# Trying to start a local group



## sossego (Feb 6, 2010)

I'm currently in Maryland on the peninsula and am wondering if anyone else in the area would like to start a local group.
I don't have transportation outside of my feet and a bicycle.

The group will probably be a combination of Linux and BSD- that is if I can get people to accept the idea.


----------



## saxon3049 (Feb 7, 2010)

I wish you luck with this, I have been to a few Linux user group meetings and I felt out in the cold as the only guy into BSD but some advice I have found from organising a few ad-hoc event's.

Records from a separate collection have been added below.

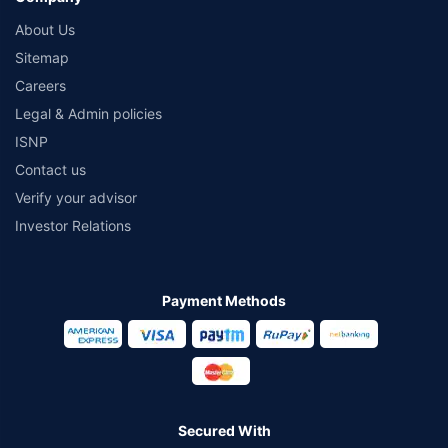
About Us
Sitemap
Careers
Legal & Admin policies
ISNP
Contact us
Verify your advisor
Investor Relations
Payment Methods
Secured With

1) Get a place with free wifi.
2) Get a place that has Cheep drinks.
3) Get a place with cheep food.
4) Get a place close to public transport.
5) Have a idea what you want to do with the group other than "BSD IS GREAT" plan some informal talks, or a install fest, even a hey what can I do with X that I just found.
6) One that worked great for a friend of mine was "CODE THIS" at the end of the offical stuff say OK try and code this for the next meeting and win a free coke, beer, slice of pizza etc.
7) Have a website, not a blog but a forum and at the top of the page have a area dedicated to meeting times etc.


----------



## sossego (Feb 8, 2010)

1 through 5, yes.
6 maybe.
7 haven't gotten to that stage yes.
I asked a local teacher if he was interested in the idea.


----------



## saxon3049 (Feb 9, 2010)

There really needs to be a list that covers / promotes user groups out there.
Do you have any University's in your area because they are a great source of members and resources, I am lucky and have 3 in my city and a ton of IT companies so users are always easy to find and they normally have meeting halls to rent for a day on the cheep.


----------



## sossego (Feb 10, 2010)

Closest to me is Wor-Wic with an introduction to Linux using Mepis.


----------



## saxon3049 (Feb 10, 2010)

How far is that? I am not sure where that is.


----------



## sossego (Feb 10, 2010)

I live on the Chesapeake Bay itself.
It's about 26 miles from me.

I hope this isn't confusing you between the UK Salisbury and those in the States.
I'm in the States in Maryland.


----------



## saxon3049 (Feb 12, 2010)

That I assumed, I know a lot of people over your side of the pond. 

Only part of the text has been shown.